● Activity
Range to output from the entries below: the line containing "retain and apply" through the line containing "explore new ideas, and". Set it down exactly, ends included, nothing else.

--

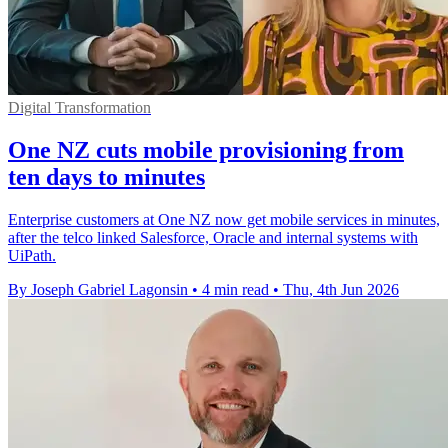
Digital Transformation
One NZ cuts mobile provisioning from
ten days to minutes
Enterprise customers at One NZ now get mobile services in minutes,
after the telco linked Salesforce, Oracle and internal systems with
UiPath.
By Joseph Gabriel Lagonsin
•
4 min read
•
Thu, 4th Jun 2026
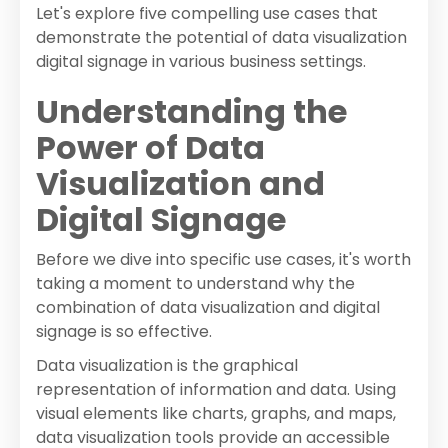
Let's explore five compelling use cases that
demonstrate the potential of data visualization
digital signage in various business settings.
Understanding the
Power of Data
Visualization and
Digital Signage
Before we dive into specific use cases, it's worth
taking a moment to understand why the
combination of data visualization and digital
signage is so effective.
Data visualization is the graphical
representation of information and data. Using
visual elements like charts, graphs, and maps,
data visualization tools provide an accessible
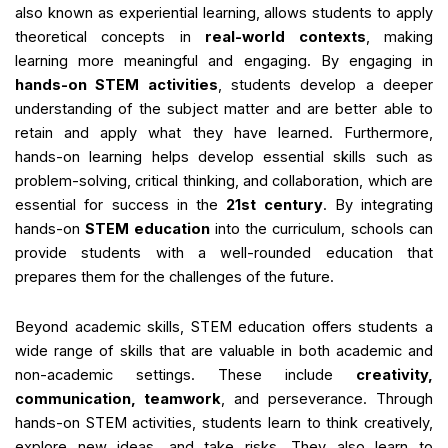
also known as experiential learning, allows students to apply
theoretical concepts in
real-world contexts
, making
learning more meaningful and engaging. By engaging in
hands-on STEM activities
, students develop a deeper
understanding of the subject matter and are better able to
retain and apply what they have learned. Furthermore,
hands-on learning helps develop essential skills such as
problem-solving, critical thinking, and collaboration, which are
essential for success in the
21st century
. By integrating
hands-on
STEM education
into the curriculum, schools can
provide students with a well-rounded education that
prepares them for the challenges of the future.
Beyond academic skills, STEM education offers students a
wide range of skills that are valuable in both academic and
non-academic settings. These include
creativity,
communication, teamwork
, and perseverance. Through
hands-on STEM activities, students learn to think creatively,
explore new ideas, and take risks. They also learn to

--

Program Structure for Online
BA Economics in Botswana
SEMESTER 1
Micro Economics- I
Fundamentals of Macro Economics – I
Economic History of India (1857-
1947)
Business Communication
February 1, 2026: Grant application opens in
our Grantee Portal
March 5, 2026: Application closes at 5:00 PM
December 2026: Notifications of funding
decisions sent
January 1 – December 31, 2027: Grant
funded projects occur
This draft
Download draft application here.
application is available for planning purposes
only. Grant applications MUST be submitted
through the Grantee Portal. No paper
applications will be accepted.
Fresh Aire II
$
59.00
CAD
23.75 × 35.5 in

--

● Response
retain and apply what they have learned. Furthermore,
hands-on learning helps develop essential skills such as
problem-solving, critical thinking, and collaboration, which are
essential for success in the
21st century
. By integrating
hands-on
STEM education
into the curriculum, schools can
provide students with a well-rounded education that
prepares them for the challenges of the future.
Beyond academic skills, STEM education offers students a
wide range of skills that are valuable in both academic and
non-academic settings. These include
creativity,
communication, teamwork
, and perseverance. Through
hands-on STEM activities, students learn to think creatively,
explore new ideas, and take risks. They also learn to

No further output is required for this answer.